Here's the code for the debug object...
// global debug object
window.debug = {};
window.debug.__defineGetter__("enabled", function () {
return localStorage.getItem("_debug") === "true";
});
window.debug.__defineSetter__("enabled", function (value) {
localStorage.setItem("_debug", value);
if (value === true) {
window.debug.dir = console.dir.bind(console);
window.debug.error = console.error.bind(console);
window.debug.log = console.log.bind(console);
window.debug.warn = console.warn.bind(console);
}
else {
window.debug.dir = function () { };
window.debug.error = function () { };
window.debug.log = function () { };
window.debug.warn = function () { };
}
});
window.debug.enabled = Boolean(window.debug.enabled);
In order to use it, just add debug function calls wherever you want them. I tend to put them at the top of function calls so that I can get a step-by-step log of what was called and what parameters were passed, like this...

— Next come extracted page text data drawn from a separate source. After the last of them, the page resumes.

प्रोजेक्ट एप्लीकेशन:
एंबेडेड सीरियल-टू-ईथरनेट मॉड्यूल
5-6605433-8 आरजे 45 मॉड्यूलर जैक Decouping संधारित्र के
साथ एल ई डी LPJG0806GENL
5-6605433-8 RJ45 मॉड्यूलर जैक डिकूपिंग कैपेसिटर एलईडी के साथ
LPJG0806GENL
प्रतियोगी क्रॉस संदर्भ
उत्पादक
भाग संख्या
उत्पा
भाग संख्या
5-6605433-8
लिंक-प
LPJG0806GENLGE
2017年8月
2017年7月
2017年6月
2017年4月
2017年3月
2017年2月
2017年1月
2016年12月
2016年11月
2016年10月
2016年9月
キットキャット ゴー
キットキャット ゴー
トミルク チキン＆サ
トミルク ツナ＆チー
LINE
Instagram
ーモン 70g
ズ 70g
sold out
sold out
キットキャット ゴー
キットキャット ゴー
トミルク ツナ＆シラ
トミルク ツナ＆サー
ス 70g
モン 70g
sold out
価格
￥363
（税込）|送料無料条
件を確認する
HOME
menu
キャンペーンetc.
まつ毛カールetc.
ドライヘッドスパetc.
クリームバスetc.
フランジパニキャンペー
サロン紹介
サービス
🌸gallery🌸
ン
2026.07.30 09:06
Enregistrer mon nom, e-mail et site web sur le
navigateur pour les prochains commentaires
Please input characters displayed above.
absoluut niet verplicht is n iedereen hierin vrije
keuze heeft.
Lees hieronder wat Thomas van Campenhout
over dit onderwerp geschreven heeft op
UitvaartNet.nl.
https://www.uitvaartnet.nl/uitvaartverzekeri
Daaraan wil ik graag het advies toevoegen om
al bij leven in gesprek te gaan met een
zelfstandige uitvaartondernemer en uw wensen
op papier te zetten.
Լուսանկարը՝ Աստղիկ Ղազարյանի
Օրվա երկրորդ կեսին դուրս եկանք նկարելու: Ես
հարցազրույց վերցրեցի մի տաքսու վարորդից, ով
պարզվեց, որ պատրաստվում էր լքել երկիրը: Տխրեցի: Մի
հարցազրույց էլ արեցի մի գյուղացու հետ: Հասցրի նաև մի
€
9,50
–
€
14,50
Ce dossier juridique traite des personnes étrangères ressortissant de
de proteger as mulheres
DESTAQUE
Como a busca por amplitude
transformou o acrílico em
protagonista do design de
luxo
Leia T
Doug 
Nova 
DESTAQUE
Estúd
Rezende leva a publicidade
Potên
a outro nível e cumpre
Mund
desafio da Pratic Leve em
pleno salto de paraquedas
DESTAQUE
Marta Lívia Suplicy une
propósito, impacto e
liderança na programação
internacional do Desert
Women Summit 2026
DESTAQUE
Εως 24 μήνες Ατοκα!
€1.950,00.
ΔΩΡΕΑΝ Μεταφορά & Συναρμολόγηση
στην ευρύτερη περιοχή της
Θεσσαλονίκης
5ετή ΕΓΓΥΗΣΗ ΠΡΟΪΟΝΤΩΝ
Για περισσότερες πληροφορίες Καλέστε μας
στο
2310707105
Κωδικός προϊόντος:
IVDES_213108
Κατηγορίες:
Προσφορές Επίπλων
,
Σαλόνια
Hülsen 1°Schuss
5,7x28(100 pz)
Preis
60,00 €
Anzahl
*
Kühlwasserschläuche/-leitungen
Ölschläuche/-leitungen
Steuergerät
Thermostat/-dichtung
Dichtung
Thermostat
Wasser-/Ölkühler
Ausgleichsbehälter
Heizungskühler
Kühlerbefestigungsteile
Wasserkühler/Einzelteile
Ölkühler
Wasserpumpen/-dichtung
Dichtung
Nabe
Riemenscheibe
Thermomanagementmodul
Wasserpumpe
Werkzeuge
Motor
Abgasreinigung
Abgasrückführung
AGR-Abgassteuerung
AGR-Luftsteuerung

function AddNumbers(a, b) { debug.log("AddNumbers", arguments); return a + b; }
If you call that with debugging disabled then it will just run as normal and log nothing. If, however, you run it with debugging enabled then you'll get a log of what took place...
Once you include this in your projects, debugging is disabled by default. Simply open the console and enable as above and it will start to show everything you've logged.
Since the enabled state of the debug object is stored in local storage, you are enabling and disabling it for that website, for that browser. You can turn on debugging at any point in the page's life-cycle so you don't even need to reload the page in order to see debug statements that you've put in event handlers (for example).
The only other feature worth noting is the fact that I used bind to assign the console methods to the debug object. Doing this means that the console shows the file and line number where the call to the debug object was made, and not where the debug object code is.